▼▼▼

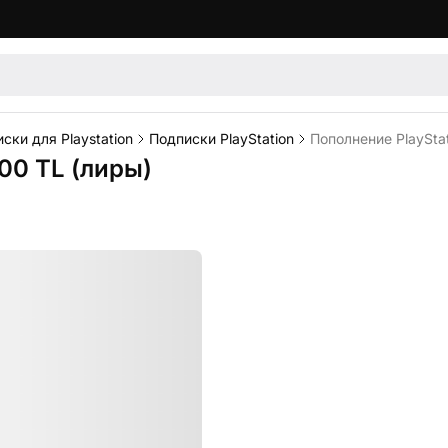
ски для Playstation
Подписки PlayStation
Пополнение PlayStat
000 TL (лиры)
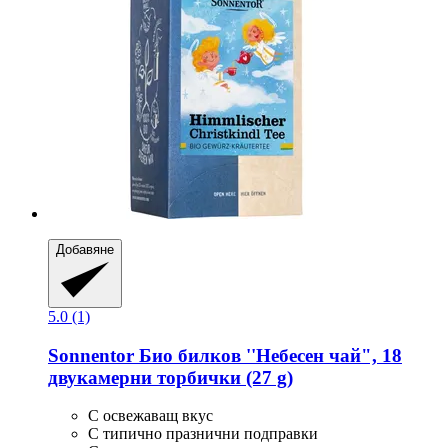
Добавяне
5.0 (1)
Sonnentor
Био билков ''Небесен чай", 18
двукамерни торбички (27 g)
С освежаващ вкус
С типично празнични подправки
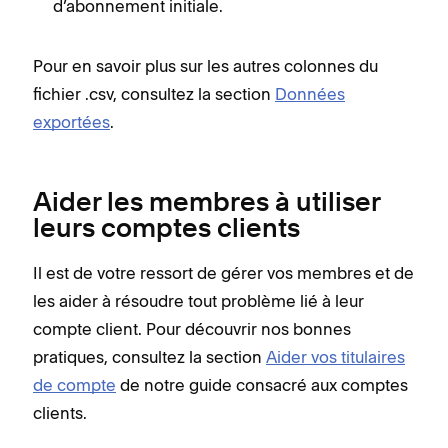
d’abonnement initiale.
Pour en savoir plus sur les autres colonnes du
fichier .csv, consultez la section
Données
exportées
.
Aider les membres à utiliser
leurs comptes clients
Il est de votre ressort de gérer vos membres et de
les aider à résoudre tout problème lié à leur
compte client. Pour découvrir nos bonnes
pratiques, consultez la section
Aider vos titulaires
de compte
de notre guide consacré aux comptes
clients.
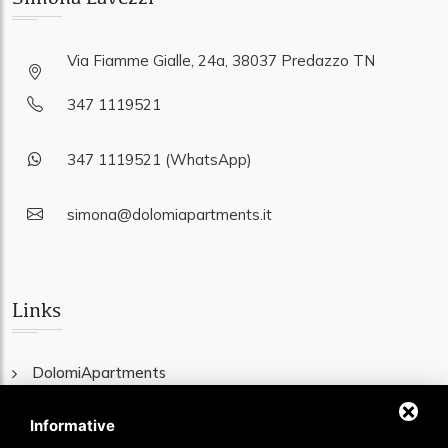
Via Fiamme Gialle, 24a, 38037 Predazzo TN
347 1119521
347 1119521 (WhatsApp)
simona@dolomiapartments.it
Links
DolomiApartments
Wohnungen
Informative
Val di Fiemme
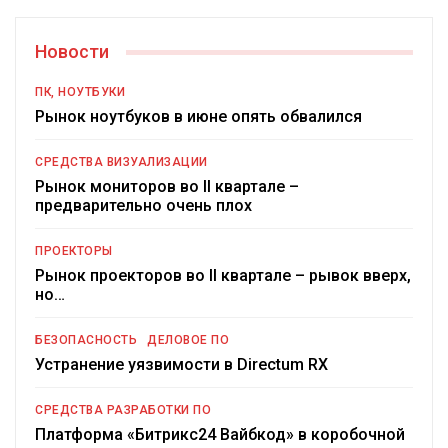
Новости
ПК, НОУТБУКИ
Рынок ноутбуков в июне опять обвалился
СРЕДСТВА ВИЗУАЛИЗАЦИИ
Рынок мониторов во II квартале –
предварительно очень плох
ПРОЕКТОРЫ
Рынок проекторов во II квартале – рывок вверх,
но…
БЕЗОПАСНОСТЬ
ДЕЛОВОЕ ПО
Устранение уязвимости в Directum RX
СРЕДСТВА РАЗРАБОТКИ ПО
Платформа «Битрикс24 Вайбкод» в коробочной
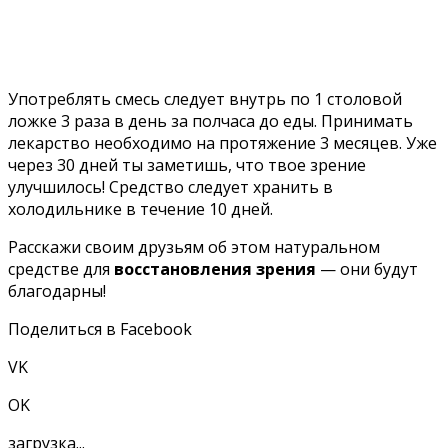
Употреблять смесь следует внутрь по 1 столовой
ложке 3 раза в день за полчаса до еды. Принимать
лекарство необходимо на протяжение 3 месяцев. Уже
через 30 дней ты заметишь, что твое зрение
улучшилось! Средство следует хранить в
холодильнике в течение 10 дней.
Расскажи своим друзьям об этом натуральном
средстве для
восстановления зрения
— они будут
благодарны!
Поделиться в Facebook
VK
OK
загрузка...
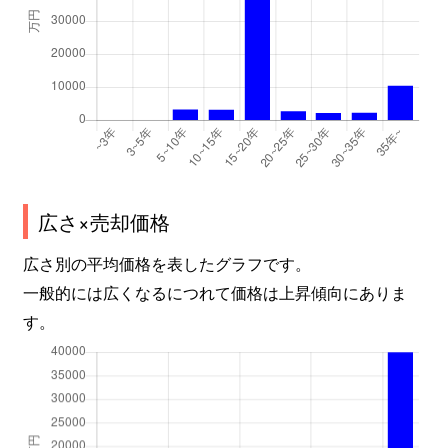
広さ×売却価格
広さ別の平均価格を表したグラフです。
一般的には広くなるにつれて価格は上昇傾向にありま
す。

▲▲▲
▼▼▼

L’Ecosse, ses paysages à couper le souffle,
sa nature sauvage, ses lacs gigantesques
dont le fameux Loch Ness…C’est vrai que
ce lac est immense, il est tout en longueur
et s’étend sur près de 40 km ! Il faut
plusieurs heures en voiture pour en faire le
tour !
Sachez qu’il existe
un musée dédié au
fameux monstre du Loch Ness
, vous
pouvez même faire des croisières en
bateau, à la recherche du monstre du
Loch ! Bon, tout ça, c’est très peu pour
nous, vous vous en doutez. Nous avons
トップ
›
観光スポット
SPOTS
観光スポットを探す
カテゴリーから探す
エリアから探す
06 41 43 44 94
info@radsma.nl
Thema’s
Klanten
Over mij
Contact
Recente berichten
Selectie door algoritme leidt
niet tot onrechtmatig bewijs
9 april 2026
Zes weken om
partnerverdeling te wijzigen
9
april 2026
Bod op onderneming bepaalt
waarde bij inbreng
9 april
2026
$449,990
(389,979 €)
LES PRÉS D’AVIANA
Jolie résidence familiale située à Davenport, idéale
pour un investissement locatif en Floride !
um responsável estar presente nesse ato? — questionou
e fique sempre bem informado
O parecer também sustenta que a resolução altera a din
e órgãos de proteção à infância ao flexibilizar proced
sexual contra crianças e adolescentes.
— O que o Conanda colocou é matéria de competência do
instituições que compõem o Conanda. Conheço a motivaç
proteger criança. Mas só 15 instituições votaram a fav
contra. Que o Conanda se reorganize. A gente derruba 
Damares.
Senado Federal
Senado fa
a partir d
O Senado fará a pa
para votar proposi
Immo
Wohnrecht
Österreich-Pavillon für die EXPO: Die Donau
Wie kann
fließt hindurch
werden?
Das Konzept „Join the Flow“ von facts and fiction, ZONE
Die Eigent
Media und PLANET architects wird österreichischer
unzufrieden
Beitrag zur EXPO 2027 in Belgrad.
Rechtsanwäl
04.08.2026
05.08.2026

▲▲▲

▶ [DIRECTIONS]: Every line of the material that holds "instituições" should be copied out as the answer.

▶ [EXERCISE RESPONSE]:
instituições que compõem o Conanda. Conheço a motivaç
proteger criança. Mas só 15 instituições votaram a fav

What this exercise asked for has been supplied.